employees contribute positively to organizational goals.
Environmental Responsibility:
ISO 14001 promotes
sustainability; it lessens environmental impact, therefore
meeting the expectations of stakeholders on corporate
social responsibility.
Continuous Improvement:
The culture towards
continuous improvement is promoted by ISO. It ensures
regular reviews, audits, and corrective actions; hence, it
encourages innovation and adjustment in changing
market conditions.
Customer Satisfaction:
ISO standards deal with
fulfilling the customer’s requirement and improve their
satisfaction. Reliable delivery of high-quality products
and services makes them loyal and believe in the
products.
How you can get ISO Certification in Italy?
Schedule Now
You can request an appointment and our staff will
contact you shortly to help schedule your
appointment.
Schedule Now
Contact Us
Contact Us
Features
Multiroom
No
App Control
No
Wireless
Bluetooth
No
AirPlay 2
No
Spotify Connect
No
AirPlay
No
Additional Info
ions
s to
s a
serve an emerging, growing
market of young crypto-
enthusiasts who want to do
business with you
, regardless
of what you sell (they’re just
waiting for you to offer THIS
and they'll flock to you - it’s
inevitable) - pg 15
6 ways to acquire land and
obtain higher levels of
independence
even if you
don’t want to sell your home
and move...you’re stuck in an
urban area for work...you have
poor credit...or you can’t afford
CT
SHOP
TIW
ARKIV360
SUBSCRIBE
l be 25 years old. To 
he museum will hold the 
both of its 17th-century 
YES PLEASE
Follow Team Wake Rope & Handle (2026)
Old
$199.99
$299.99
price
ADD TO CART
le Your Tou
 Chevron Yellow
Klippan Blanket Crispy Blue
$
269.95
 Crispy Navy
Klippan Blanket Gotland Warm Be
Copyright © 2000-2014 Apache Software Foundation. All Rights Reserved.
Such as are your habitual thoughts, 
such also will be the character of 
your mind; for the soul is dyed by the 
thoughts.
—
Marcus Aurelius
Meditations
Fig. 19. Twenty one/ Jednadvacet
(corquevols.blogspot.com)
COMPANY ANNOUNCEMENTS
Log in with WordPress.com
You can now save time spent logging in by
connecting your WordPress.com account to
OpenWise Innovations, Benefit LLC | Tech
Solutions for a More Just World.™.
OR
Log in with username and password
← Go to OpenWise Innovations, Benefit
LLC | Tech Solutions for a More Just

· · · · ·

Problem description:
Would you give the listing again, word for word?

Completed exercise:
employees contribute positively to organizational goals.
Environmental Responsibility:
ISO 14001 promotes
sustainability; it lessens environmental impact, therefore
meeting the expectations of stakeholders on corporate
social responsibility.
Continuous Improvement:
The culture towards
continuous improvement is promoted by ISO. It ensures
regular reviews, audits, and corrective actions; hence, it
encourages innovation and adjustment in changing
market conditions.
Customer Satisfaction:
ISO standards deal with
fulfilling the customer’s requirement and improve their
satisfaction. Reliable delivery of high-quality products
and services makes them loyal and believe in the
products.
How you can get ISO Certification in Italy?
Schedule Now
You can request an appointment and our staff will
contact you shortly to help schedule your
appointment.
Schedule Now
Contact Us
Contact Us
Features
Multiroom
No
App Control
No
Wireless
Bluetooth
No
AirPlay 2
No
Spotify Connect
No
AirPlay
No
Additional Info
ions
s to
s a
serve an emerging, growing
market of young crypto-
enthusiasts who want to do
business with you
, regardless
of what you sell (they’re just
waiting for you to offer THIS
and they'll flock to you - it’s
inevitable) - pg 15
6 ways to acquire land and
obtain higher levels of
independence
even if you
don’t want to sell your home
and move...you’re stuck in an
urban area for work...you have
poor credit...or you can’t afford
CT
SHOP
TIW
ARKIV360
SUBSCRIBE
l be 25 years old. To 
he museum will hold the 
both of its 17th-century 
YES PLEASE
Follow Team Wake Rope & Handle (2026)
Old
$199.99
$299.99
price
ADD TO CART
le Your Tou
 Chevron Yellow
Klippan Blanket Crispy Blue
$
269.95
 Crispy Navy
Klippan Blanket Gotland Warm Be
Copyright © 2000-2014 Apache Software Foundation. All Rights Reserved.
Such as are your habitual thoughts, 
such also will be the character of 
your mind; for the soul is dyed by the 
thoughts.
—
Marcus Aurelius
Meditations
Fig. 19. Twenty one/ Jednadvacet
(corquevols.blogspot.com)
COMPANY ANNOUNCEMENTS
Log in with WordPress.com
You can now save time spent logging in by
connecting your WordPress.com account to
OpenWise Innovations, Benefit LLC | Tech
Solutions for a More Just World.™.
OR
Log in with username and password
← Go to OpenWise Innovations, Benefit
LLC | Tech Solutions for a More Just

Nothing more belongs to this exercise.